I would say, when the child seems uncomfortable, I would stop being naked around him. I think with ds we're getting close to that point, he's ok with himself or his sister being naked, but not really with me.

Dd couldn't care less!


----------



## Smithie (Dec 4, 2003)

"At...was it 16 months?...this isn't even on my radar. Mind you, I don't believe that modesty, with respect to nudity, is a virtue, anyway. So, I may be coming from a different place on this than other people."

Yeah, I can't imagine thinking about it at 16 months.

I have a 7 y.o., and he recently put the kibosh in bathing together (doesn't mind bathing with his sister if the occasion calls for it, but has decided that post-pubescent female genitalia is "horrible" and not something he wants to be in close proximity to, ever.
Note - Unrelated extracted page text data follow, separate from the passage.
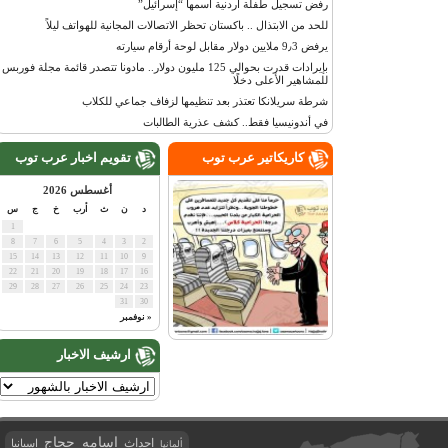
رفض تسجيل طفلة أردنية اسمها “إسرائيل”
للحد من الابتذال .. باكستان تحظر الاتصالات المجانية للهواتف ليلاً
يرفض 9٫3 ملايين دولار مقابل لوحة أرقام سيارته
بإيرادات قدرت بحوالي 125 مليون دولار.. مادونا تتصدر قائمة مجلة فوربس
للمشاهير الأعلى دخلًا
شرطة سريلانكا تعتذر بعد تنظيمها لزفاف جماعي للكلاب
في أندونيسيا فقط.. كشف عذرية الطالبات
كاريكاتير عرب توب
تقويم اخبار عرب توب
أغسطس 2026
د
ن
ث
أرب
خ
ج
س
1
8
7
6
5
4
3
2
15
14
13
12
11
10
9
22
21
20
19
18
17
16
29
28
27
26
25
24
23
31
30
« نوفمبر
ارشيف الاخبار
اسامه حجاج
احداث
اسبانيا
ألمانيا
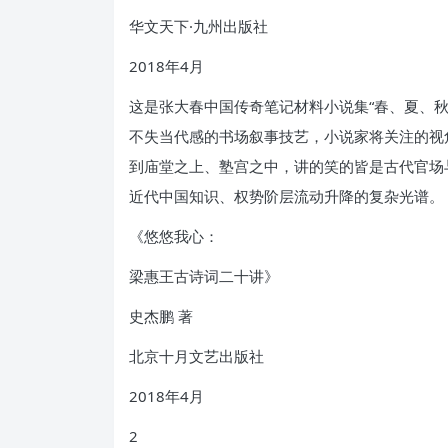
华文天下·九州出版社
2018年4月
这是张大春中国传奇笔记材料小说集“春、夏、
不失当代感的书场叙事技艺，小说家将关注的视
到庙堂之上、塾宫之中，讲的笑的皆是古代官场
近代中国知识、权势阶层流动升降的复杂光谱。
《悠悠我心：
梁惠王古诗词二十讲》
史杰鹏 著
北京十月文艺出版社
2018年4月
2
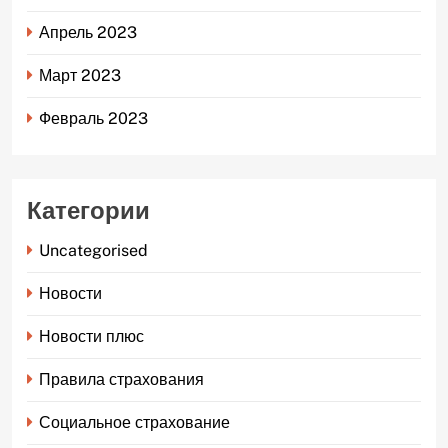
Апрель 2023
Март 2023
Февраль 2023
Категории
Uncategorised
Новости
Новости плюс
Правила страхования
Социальное страхование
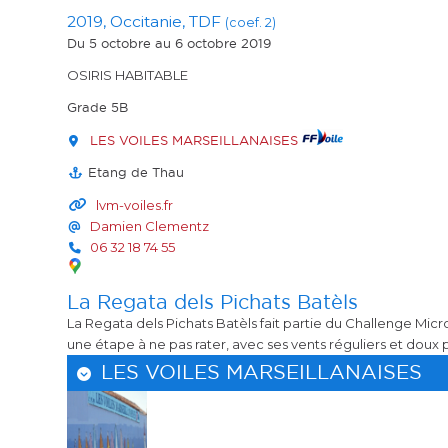
2019, Occitanie, TDF
(coef. 2)
Du 5 octobre
au 6 octobre 2019
OSIRIS HABITABLE
Grade 5B
LES VOILES MARSEILLANAISES
Etang de Thau
lvm-voiles.fr
Damien Clementz
06 32 18 74 55
La Regata dels Pichats Batèls
La Regata dels Pichats Batèls fait partie du Challenge Mic
une étape à ne pas rater, avec ses vents réguliers et doux p
LES VOILES MARSEILLANAISES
He was very clear on this







). But he doesn't seem to notice or care about nudity (his, mine or Dad's) while sleeping, getting dressed etc. I assume that once he hits puberty, he'll start to feel different about this kind of thing, and I will have to invest in a nightgown.

But at 16 months? No way it was on his radar.


----------



## APToddlerMama (Oct 5, 2009)

Quote:


> Originally Posted by *transylvania_mom*
> 
> To answer OP's question: my mom made a similar comment about dh taking baths with dd. What was annoying to me was that she never made any comments about me bathing with ds!


Depending on your kids' ages when she became concerned though, I don't know that it is that "off." I have never felt uncomfortable seeing my mom naked, even now, but definitely started to feel uncomfortable at a young age with seeing my dad naked...probably 3 or 4, which I am guessing is young compared to most, though I don't know. That was also around the time when I stopped seeing him naked so either he figured out I was uncomfortable or became uncomfortable himself.


----------



## Kerrie (Jul 23, 2003)

Quote:


> Originally Posted by *North_Of_60*
> 
> In the context of Princesstutu, it doesn't really matter what kind of nudity is the problem. Her son brought it up, she dismissed him, and then told HIM to put clothes to make himself more comfortable. I'm assuming the article of clothing she's talking about was an eye cover? Because that's about the only thing that I can see working.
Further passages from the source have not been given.